### Task prompt
Start at the top of the records below and copy them exactly to the end.
-- Records supplied follows --
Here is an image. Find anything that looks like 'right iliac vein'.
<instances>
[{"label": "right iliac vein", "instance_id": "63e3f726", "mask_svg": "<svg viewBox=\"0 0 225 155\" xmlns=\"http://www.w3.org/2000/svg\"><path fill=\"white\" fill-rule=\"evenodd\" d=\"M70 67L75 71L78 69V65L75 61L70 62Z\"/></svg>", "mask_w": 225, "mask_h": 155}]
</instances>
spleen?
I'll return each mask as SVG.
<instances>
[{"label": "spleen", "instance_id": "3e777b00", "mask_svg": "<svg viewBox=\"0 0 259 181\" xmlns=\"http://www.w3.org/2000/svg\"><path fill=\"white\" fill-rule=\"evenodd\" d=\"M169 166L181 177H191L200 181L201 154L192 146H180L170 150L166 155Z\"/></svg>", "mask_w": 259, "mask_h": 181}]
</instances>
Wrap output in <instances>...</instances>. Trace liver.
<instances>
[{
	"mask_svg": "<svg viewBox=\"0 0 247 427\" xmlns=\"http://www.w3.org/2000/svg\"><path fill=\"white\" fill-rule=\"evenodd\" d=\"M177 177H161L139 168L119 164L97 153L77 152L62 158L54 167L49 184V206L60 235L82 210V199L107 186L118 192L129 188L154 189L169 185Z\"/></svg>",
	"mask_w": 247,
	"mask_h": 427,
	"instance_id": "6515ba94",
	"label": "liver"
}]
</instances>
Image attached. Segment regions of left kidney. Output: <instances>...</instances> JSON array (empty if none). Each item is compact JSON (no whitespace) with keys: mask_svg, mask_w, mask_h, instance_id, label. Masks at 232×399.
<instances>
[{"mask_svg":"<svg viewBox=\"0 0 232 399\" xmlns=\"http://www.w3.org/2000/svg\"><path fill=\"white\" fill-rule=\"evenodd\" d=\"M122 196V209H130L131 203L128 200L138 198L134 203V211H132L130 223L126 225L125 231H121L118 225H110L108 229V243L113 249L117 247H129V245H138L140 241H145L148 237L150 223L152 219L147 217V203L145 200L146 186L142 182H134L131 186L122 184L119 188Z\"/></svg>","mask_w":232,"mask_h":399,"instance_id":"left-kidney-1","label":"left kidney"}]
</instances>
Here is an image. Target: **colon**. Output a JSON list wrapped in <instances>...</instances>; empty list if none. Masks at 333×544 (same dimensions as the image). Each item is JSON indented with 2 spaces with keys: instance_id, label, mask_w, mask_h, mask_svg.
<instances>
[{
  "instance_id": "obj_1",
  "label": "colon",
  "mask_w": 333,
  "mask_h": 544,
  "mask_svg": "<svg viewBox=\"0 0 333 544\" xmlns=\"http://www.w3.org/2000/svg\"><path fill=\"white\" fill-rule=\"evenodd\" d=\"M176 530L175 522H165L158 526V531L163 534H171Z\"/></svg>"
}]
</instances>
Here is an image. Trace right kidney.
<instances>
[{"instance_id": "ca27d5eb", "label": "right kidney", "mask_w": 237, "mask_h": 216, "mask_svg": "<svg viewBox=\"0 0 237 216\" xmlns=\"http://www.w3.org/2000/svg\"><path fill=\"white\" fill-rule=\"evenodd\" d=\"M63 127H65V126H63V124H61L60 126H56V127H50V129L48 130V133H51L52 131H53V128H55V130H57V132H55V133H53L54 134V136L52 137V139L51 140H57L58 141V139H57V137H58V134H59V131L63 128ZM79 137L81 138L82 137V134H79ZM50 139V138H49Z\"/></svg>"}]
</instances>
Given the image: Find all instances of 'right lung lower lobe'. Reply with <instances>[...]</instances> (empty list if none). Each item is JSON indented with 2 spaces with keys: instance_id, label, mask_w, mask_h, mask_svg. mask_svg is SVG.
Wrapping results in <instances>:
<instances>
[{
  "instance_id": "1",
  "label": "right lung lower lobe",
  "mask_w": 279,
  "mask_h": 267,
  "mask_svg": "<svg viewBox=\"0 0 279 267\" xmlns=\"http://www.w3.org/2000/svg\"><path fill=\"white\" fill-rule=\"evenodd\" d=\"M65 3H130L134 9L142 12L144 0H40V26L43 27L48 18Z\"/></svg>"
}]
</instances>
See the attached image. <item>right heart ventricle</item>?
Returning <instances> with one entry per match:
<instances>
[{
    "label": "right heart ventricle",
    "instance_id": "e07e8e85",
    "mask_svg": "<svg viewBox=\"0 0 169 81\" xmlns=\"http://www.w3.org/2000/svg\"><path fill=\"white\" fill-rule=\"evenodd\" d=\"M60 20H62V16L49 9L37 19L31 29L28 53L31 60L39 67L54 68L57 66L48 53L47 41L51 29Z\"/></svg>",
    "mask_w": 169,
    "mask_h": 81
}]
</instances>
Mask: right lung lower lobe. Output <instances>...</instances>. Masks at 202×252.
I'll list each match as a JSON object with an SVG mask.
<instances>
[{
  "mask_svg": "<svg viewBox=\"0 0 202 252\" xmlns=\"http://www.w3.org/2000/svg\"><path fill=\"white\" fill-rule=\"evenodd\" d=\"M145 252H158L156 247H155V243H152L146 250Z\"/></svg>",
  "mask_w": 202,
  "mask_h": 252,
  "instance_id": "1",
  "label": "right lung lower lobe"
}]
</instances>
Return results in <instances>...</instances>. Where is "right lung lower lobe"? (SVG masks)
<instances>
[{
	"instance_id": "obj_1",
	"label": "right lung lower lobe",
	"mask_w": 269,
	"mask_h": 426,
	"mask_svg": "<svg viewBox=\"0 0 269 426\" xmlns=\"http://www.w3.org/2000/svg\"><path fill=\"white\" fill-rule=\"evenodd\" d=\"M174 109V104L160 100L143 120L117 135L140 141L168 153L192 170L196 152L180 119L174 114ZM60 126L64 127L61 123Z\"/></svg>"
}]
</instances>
-- Records supplied concluded --
### Output for this exercise
Here is an image. Find anything that looks like 'right iliac vein'.
<instances>
[{"label": "right iliac vein", "instance_id": "63e3f726", "mask_svg": "<svg viewBox=\"0 0 225 155\" xmlns=\"http://www.w3.org/2000/svg\"><path fill=\"white\" fill-rule=\"evenodd\" d=\"M70 67L75 71L78 69V65L75 61L70 62Z\"/></svg>", "mask_w": 225, "mask_h": 155}]
</instances>
spleen?
I'll return each mask as SVG.
<instances>
[{"label": "spleen", "instance_id": "3e777b00", "mask_svg": "<svg viewBox=\"0 0 259 181\" xmlns=\"http://www.w3.org/2000/svg\"><path fill=\"white\" fill-rule=\"evenodd\" d=\"M169 166L181 177H191L200 181L201 154L192 146H180L170 150L166 155Z\"/></svg>", "mask_w": 259, "mask_h": 181}]
</instances>
Wrap output in <instances>...</instances>. Trace liver.
<instances>
[{
	"mask_svg": "<svg viewBox=\"0 0 247 427\" xmlns=\"http://www.w3.org/2000/svg\"><path fill=\"white\" fill-rule=\"evenodd\" d=\"M177 177H161L139 168L119 164L97 153L77 152L62 158L54 167L49 184V206L60 235L82 210V199L107 186L118 192L129 188L154 189L169 185Z\"/></svg>",
	"mask_w": 247,
	"mask_h": 427,
	"instance_id": "6515ba94",
	"label": "liver"
}]
</instances>
Image attached. Segment regions of left kidney. Output: <instances>...</instances> JSON array (empty if none). Each item is compact JSON (no whitespace) with keys: mask_svg, mask_w, mask_h, instance_id, label. Masks at 232×399.
<instances>
[{"mask_svg":"<svg viewBox=\"0 0 232 399\" xmlns=\"http://www.w3.org/2000/svg\"><path fill=\"white\" fill-rule=\"evenodd\" d=\"M122 196V209H130L131 203L128 200L138 198L134 203V211H132L130 223L126 225L125 231H121L118 225H110L108 229V243L113 249L117 247H129V245H138L140 241H145L148 237L150 223L152 219L147 217V203L145 200L146 186L142 182H134L131 186L122 184L119 188Z\"/></svg>","mask_w":232,"mask_h":399,"instance_id":"left-kidney-1","label":"left kidney"}]
</instances>
Here is an image. Target: **colon**. Output a JSON list wrapped in <instances>...</instances>; empty list if none. Masks at 333×544 (same dimensions as the image). Each item is JSON indented with 2 spaces with keys: instance_id, label, mask_w, mask_h, mask_svg.
<instances>
[{
  "instance_id": "obj_1",
  "label": "colon",
  "mask_w": 333,
  "mask_h": 544,
  "mask_svg": "<svg viewBox=\"0 0 333 544\" xmlns=\"http://www.w3.org/2000/svg\"><path fill=\"white\" fill-rule=\"evenodd\" d=\"M176 530L175 522H165L158 526V531L163 534H171Z\"/></svg>"
}]
</instances>
Here is an image. Trace right kidney.
<instances>
[{"instance_id": "ca27d5eb", "label": "right kidney", "mask_w": 237, "mask_h": 216, "mask_svg": "<svg viewBox=\"0 0 237 216\" xmlns=\"http://www.w3.org/2000/svg\"><path fill=\"white\" fill-rule=\"evenodd\" d=\"M63 127H65V126H63V124H61L60 126H56V127H50V129L48 130V133H51L52 131H53V128H55V130H57V132H55V133H53L54 134V136L52 137V139L51 140H57L58 141V139H57V137H58V134H59V131L63 128ZM79 137L81 138L82 137V134H79ZM50 139V138H49Z\"/></svg>"}]
</instances>
Given the image: Find all instances of 'right lung lower lobe'. Reply with <instances>[...]</instances> (empty list if none). Each item is JSON indented with 2 spaces with keys: instance_id, label, mask_w, mask_h, mask_svg. mask_svg is SVG.
Wrapping results in <instances>:
<instances>
[{
  "instance_id": "1",
  "label": "right lung lower lobe",
  "mask_w": 279,
  "mask_h": 267,
  "mask_svg": "<svg viewBox=\"0 0 279 267\" xmlns=\"http://www.w3.org/2000/svg\"><path fill=\"white\" fill-rule=\"evenodd\" d=\"M65 3H130L134 9L142 12L144 0H40V26L43 27L48 18Z\"/></svg>"
}]
</instances>
See the attached image. <item>right heart ventricle</item>?
Returning <instances> with one entry per match:
<instances>
[{
    "label": "right heart ventricle",
    "instance_id": "e07e8e85",
    "mask_svg": "<svg viewBox=\"0 0 169 81\" xmlns=\"http://www.w3.org/2000/svg\"><path fill=\"white\" fill-rule=\"evenodd\" d=\"M60 20H62V16L49 9L37 19L31 29L28 53L31 60L39 67L54 68L57 66L48 53L47 41L51 29Z\"/></svg>",
    "mask_w": 169,
    "mask_h": 81
}]
</instances>
Mask: right lung lower lobe. Output <instances>...</instances>. Masks at 202×252.
I'll list each match as a JSON object with an SVG mask.
<instances>
[{
  "mask_svg": "<svg viewBox=\"0 0 202 252\" xmlns=\"http://www.w3.org/2000/svg\"><path fill=\"white\" fill-rule=\"evenodd\" d=\"M145 252H158L156 247H155V243H152L146 250Z\"/></svg>",
  "mask_w": 202,
  "mask_h": 252,
  "instance_id": "1",
  "label": "right lung lower lobe"
}]
</instances>
Return results in <instances>...</instances>. Where is "right lung lower lobe"? (SVG masks)
<instances>
[{
	"instance_id": "obj_1",
	"label": "right lung lower lobe",
	"mask_w": 269,
	"mask_h": 426,
	"mask_svg": "<svg viewBox=\"0 0 269 426\" xmlns=\"http://www.w3.org/2000/svg\"><path fill=\"white\" fill-rule=\"evenodd\" d=\"M174 109V104L160 100L143 120L117 135L140 141L168 153L192 170L196 152L180 119L174 114ZM60 126L64 127L61 123Z\"/></svg>"
}]
</instances>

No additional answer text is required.